WHAT YOU WILL DO >> Your answer should consist only of the lines below from the one with "Animali domestici" through the one with "условия сотрудничества, ведь это специа", copied exactly.

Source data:
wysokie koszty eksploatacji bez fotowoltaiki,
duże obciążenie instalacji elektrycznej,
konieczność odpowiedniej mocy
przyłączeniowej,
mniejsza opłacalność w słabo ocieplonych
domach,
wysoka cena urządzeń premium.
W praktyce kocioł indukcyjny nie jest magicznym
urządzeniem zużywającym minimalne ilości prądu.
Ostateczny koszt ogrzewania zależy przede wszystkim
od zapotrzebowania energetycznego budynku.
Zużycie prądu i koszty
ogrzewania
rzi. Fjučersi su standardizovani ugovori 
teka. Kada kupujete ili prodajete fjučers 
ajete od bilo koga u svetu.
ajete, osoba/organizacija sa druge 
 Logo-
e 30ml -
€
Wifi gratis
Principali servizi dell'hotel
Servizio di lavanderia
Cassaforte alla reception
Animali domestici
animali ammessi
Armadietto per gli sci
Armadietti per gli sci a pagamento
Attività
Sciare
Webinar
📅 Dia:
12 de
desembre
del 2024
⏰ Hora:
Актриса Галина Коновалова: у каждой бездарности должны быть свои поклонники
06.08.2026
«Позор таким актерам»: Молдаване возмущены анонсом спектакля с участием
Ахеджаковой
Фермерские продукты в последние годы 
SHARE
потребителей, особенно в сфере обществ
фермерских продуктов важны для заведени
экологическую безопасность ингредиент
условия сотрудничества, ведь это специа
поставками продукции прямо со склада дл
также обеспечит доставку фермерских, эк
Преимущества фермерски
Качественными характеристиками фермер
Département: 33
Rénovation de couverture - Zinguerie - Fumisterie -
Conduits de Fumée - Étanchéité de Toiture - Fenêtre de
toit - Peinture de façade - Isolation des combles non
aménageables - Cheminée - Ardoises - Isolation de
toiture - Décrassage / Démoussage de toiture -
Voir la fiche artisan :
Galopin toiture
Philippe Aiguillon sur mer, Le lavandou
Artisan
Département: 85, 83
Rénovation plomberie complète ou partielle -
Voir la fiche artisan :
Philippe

---

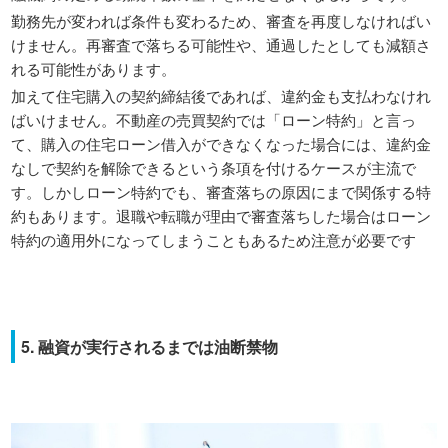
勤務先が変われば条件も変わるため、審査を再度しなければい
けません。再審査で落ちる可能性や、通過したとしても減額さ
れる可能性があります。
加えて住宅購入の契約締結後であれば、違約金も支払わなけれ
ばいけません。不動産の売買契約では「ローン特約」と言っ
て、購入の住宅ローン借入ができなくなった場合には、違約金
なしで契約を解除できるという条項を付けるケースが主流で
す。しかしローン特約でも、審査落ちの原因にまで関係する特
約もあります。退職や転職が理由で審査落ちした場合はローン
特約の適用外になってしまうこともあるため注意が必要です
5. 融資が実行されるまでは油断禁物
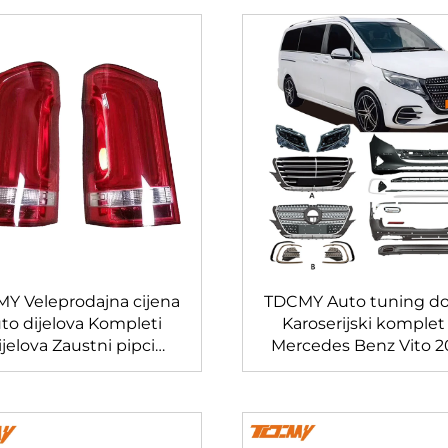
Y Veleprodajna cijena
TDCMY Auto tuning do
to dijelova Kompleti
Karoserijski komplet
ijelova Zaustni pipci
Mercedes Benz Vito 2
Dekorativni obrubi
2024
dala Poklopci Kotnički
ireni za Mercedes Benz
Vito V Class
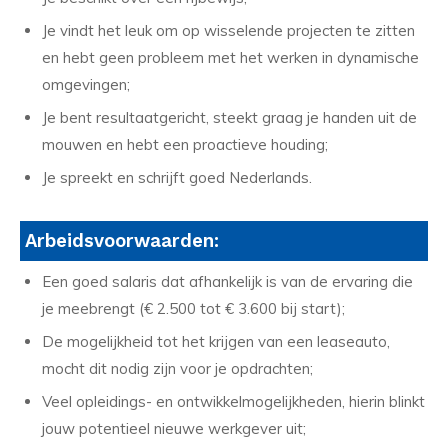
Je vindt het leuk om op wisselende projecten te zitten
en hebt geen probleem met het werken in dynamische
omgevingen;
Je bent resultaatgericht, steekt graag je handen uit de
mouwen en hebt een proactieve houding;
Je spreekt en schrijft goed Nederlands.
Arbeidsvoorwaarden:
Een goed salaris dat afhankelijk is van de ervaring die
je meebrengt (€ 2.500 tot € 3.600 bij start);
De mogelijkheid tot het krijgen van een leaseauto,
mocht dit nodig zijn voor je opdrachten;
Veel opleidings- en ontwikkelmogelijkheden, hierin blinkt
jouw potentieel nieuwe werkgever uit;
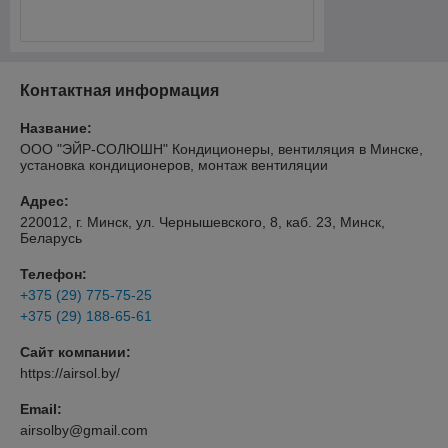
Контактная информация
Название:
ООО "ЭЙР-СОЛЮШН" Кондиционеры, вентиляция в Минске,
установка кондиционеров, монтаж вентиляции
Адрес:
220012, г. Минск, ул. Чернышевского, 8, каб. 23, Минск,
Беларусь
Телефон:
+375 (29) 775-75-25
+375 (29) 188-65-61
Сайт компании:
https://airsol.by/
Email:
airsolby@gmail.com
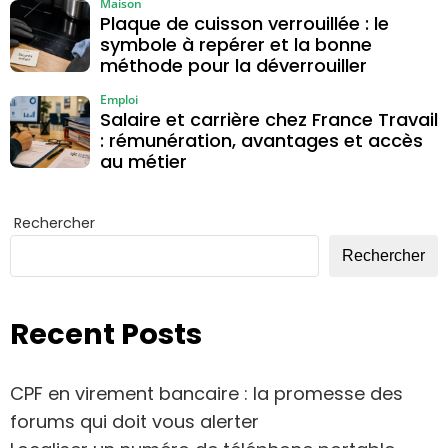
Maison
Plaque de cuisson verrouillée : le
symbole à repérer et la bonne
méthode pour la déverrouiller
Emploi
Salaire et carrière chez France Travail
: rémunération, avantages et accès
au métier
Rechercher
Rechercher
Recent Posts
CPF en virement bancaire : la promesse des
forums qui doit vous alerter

==

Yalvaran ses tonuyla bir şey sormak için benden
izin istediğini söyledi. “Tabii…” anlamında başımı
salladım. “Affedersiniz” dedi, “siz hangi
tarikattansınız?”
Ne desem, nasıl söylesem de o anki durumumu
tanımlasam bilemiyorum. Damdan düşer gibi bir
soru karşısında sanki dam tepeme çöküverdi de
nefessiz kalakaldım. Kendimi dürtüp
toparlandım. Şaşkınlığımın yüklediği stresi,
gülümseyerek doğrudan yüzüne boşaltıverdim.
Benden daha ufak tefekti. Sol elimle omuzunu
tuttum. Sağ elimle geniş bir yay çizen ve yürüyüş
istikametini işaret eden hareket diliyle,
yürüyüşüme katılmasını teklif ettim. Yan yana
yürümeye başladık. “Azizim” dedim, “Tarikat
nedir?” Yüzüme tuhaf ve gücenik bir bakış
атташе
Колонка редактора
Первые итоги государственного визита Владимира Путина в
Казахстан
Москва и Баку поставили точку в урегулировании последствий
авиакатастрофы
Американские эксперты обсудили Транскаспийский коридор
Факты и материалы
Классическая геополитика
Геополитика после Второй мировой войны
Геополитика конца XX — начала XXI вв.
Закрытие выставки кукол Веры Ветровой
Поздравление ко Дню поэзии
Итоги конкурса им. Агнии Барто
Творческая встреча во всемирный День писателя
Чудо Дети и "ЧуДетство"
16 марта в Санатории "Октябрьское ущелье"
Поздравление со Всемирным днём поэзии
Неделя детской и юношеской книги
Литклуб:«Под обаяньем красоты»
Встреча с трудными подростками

RESPONSE BELOW >>
Animali domestici
animali ammessi
Armadietto per gli sci
Armadietti per gli sci a pagamento
Attività
Sciare
Webinar
📅 Dia:
12 de
desembre
del 2024
⏰ Hora:
Актриса Галина Коновалова: у каждой бездарности должны быть свои поклонники
06.08.2026
«Позор таким актерам»: Молдаване возмущены анонсом спектакля с участием
Ахеджаковой
Фермерские продукты в последние годы 
SHARE
потребителей, особенно в сфере обществ
фермерских продуктов важны для заведени
экологическую безопасность ингредиент
условия сотрудничества, ведь это специа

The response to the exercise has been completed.